RECORDS PROVIDED
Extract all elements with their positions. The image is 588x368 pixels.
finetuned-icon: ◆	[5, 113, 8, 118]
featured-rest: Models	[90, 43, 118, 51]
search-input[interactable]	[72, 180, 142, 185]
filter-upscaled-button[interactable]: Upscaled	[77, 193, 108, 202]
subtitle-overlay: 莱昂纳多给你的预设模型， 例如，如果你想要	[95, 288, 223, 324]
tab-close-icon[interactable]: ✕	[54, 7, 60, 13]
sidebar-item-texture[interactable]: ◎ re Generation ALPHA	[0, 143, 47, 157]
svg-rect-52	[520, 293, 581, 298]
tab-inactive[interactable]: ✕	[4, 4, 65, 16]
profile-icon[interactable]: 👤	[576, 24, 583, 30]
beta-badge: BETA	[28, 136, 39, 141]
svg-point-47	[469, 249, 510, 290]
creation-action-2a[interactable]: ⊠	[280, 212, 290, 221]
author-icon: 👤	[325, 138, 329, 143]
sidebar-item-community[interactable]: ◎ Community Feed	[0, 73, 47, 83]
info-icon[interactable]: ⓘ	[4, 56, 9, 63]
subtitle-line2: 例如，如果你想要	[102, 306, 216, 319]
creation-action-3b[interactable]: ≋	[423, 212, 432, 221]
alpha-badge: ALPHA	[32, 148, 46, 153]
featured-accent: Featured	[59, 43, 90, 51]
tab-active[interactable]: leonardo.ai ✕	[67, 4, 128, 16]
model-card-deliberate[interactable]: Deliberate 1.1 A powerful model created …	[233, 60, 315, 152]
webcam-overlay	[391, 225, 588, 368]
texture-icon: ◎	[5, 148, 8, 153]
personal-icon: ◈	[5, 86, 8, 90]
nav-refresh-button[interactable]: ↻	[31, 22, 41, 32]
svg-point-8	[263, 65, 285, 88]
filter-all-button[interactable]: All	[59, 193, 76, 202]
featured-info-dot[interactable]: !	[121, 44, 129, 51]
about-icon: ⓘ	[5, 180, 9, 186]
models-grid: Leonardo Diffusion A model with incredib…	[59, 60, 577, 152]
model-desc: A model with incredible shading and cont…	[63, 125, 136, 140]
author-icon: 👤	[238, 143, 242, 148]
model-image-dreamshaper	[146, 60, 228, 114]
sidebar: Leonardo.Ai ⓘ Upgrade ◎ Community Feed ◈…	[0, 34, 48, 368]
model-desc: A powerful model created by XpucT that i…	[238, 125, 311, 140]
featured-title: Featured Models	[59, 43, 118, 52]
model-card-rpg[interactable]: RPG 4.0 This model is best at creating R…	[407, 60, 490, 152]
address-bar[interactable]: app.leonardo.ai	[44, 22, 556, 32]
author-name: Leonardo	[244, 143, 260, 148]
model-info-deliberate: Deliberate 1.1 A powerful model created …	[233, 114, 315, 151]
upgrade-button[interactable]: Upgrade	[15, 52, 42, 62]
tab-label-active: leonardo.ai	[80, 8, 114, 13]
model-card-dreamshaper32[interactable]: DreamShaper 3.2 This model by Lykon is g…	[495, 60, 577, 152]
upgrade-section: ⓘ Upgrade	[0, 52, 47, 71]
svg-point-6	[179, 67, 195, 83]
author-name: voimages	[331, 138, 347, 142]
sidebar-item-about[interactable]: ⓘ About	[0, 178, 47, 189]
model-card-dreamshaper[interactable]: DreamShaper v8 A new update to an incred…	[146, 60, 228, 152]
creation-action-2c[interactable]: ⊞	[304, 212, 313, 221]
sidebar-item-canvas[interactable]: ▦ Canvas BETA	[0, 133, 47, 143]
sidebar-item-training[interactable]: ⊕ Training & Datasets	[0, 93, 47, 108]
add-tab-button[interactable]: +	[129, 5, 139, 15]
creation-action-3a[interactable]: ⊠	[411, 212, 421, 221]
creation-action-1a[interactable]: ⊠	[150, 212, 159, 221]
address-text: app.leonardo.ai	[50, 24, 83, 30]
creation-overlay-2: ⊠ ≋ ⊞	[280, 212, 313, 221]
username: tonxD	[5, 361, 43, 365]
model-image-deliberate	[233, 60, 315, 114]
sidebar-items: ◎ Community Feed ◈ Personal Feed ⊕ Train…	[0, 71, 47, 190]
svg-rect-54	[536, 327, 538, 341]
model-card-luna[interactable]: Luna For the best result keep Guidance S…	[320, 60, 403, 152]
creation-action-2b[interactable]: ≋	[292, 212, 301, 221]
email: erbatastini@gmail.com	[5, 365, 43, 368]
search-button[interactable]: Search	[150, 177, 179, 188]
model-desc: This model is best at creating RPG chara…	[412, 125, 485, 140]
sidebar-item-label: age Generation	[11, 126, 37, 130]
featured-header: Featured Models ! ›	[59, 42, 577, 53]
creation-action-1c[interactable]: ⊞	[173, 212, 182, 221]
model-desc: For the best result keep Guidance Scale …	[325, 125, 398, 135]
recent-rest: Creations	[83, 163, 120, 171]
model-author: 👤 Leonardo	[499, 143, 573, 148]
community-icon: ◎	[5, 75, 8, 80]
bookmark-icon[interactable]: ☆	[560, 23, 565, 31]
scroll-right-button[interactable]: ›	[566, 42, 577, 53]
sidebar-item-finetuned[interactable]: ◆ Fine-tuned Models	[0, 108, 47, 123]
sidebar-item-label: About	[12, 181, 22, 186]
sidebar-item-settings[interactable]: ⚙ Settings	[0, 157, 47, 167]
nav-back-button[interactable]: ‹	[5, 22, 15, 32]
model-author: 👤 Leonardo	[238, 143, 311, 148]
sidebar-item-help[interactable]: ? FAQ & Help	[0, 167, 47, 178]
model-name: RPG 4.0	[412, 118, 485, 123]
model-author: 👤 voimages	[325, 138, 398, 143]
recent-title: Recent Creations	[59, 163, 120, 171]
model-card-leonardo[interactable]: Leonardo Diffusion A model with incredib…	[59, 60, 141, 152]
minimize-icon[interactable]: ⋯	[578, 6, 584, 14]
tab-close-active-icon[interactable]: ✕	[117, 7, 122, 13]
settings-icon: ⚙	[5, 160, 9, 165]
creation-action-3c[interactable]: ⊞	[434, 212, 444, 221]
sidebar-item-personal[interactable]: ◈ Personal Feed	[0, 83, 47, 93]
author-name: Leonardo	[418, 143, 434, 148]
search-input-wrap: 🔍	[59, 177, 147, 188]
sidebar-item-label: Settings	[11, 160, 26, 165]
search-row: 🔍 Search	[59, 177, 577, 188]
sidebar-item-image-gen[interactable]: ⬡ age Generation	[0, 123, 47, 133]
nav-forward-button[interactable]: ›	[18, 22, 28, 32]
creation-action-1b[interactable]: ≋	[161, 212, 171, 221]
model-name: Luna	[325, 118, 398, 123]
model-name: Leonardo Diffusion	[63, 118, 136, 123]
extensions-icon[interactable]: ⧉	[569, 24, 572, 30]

PROBLEM DESCRIPTION
Your task is to collect every line above that contains the word "filter".

TASK OUTPUT
filter-upscaled-button[interactable]: Upscaled	[77, 193, 108, 202]
filter-all-button[interactable]: All	[59, 193, 76, 202]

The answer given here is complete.